I dropped off a phone & laptop yesterday at Best Buy for recycling and checked out the TVs while I was there. I was amazed at how low the prices are now. It's been a lot of years since I bought on but now I wish one would blow up on me so I could buy a new one at the current prices.


----------



## hollydolly (Feb 14, 2020)

fmdog44 said:


> I dropped off a phone & laptop yesterday at Best Buy for recycling and checked out the TVs while I was there. I was amazed at how low the prices are now. It's been a lot of years since I bought on but now I wish one would blow up on me so I could buy a new one at the current prices.


 *Not all cheap ones are very good tho'.....* *caveat emptor *


----------



## Gardenlover (Feb 14, 2020)

I recently bought a new TV, supper light as well. 

If you buy bleeding edge technology, you still pay a high price to be the first one in your neighborhood to have it. I prefer to make sure it's stable and usable before I buy it. Best Buy had 8k TVs, but not sure if you could utilize all it's power at this time.


----------



## Lakeland living (Feb 14, 2020)

Is this something else I have missed. bleeding edge??


----------



## Don M. (Feb 14, 2020)

TV prices are a fraction of what they used to be.  We bought a Panasonic Plasma somewhere around 2006, and paid over $1500.  Now, a similar TV will go for less than $400, on sale.  We have an old Sanyo CRT 20" tv in the wifes sewing room, and it's still working great...a replacement 32" flat screen would only cost around $100, but we will probably wait until this old relic fails.


----------



## Grampa Don (Feb 14, 2020)

Lakeland living said:


> Is this something else I have missed. bleeding edge??

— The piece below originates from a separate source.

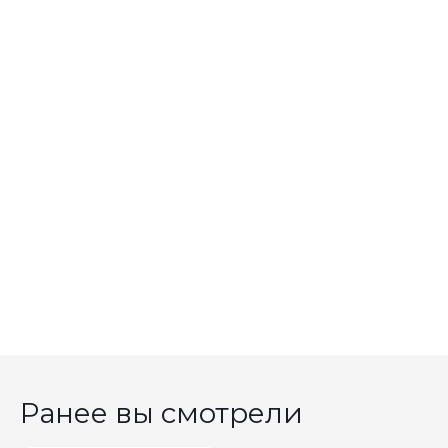
Ранее вы смотрели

Bleeding edge is another way of saying the latest technology.  It's bleeding because often there are bugs and problems with anything new.

Don


----------



## Rosemarie (Feb 15, 2020)

All the latest tvs seem to be 'smart' tvs. There doesn't seem to be any option. I don't like what I've read about them so I'll buy a re-conditioned one when my present one needs replacing.


----------



## Mike (Feb 15, 2020)

Rosemarie said:


> All the latest tvs seem to be 'smart' tvs. There doesn't seem to be any option. I don't like what I've read about them so I'll buy a re-conditioned one when my present one needs replacing.


A smart TV Rosemarie is just a TV and will only work
as a TV until you plug it in to your Broadband, then
it becomes smart, though some are smarter than others.

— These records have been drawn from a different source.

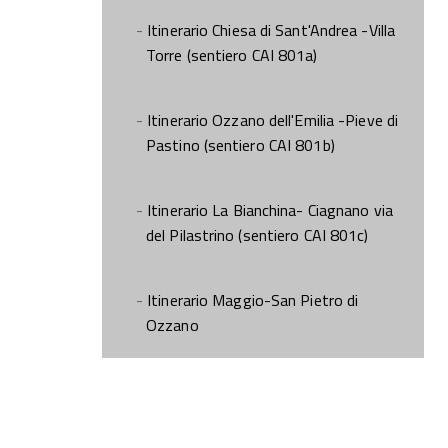
Itinerario Chiesa di Sant'Andrea -Villa
Torre (sentiero CAI 801a)
Itinerario Ozzano dell'Emilia -Pieve di
Pastino (sentiero CAI 801b)
Itinerario La Bianchina- Ciagnano via
del Pilastrino (sentiero CAI 801c)
Itinerario Maggio-San Pietro di
Ozzano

They don't use up any of you download allowance either,
some will work from from wifi, though I can't think which
ones do that, mine is plugged in to my router.

Mike.


----------



## Ken N Tx (Feb 15, 2020)

Roll up TV..





.


----------



## Pappy (Feb 15, 2020)

We’ve had good luck with our LG smart 55inch tv. Beautiful picture quality and audio runs thru my sound bar. My daughter just bought a 75 inch tv. Takes up one wall and took two guys to put it up.


----------



## hollydolly (Feb 15, 2020)

Ken N Tx said:


> Roll up TV..
> 
> 
> 
> ...


 Once they perfect that..I want one....


----------



## Grampa Don (Feb 15, 2020)

We do live in a time of fantastic toys.  Who needs flying cars?

Don


----------



## Grampa Don (Feb 15, 2020)

Rosemarie said:


> All the latest tvs seem to be 'smart' tvs. There doesn't seem to be any option. I don't like what I've read about them so I'll buy a re-conditioned one when my present one needs replacing.

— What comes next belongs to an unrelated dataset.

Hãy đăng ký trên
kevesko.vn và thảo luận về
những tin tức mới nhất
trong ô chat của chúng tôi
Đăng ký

If you have cable now, the cable company already knows everything you watch.

Don


----------



## charry (Feb 15, 2020)

we just have a normal 45 inch....( not a smart one ),.. we dont watch alot of tv ......just the news in the daytime ....


----------



## fmdog44 (Feb 15, 2020)

Grampa Don said:


> If you have cable now, the cable company already knows everything you watch.
> 
> Don


True but we have been monitored since the Nielsen Ratings started.


----------



## fmdog44 (Feb 15, 2020)

Hologram TV was invented in 2015 but I have not seen one yet.


----------



## Grampa Don (Feb 15, 2020)

fmdog44 said:


> True but we have been monitored since the Nielsen Ratings started.


True, but the Nielsens were voluntary.  I don't know how much the cable companies actually track, but the data are there if they want it.  I suspect it's something the networks would be interested in.

Don


----------



## Grampa Don (Feb 15, 2020)

There were 3D TV's for a while, but they are gone for a number of reasons that you can read here.

Don


----------



## JaniceM (Feb 19, 2020)

Two things I hate:  super-modern-unnecessary things, and spending a lot of money on super-modern-unnecessary things.  If my current, very old t.v. quits, I'll go to Goodwill or a similar place and hope to find something old-fashioned and basic.


----------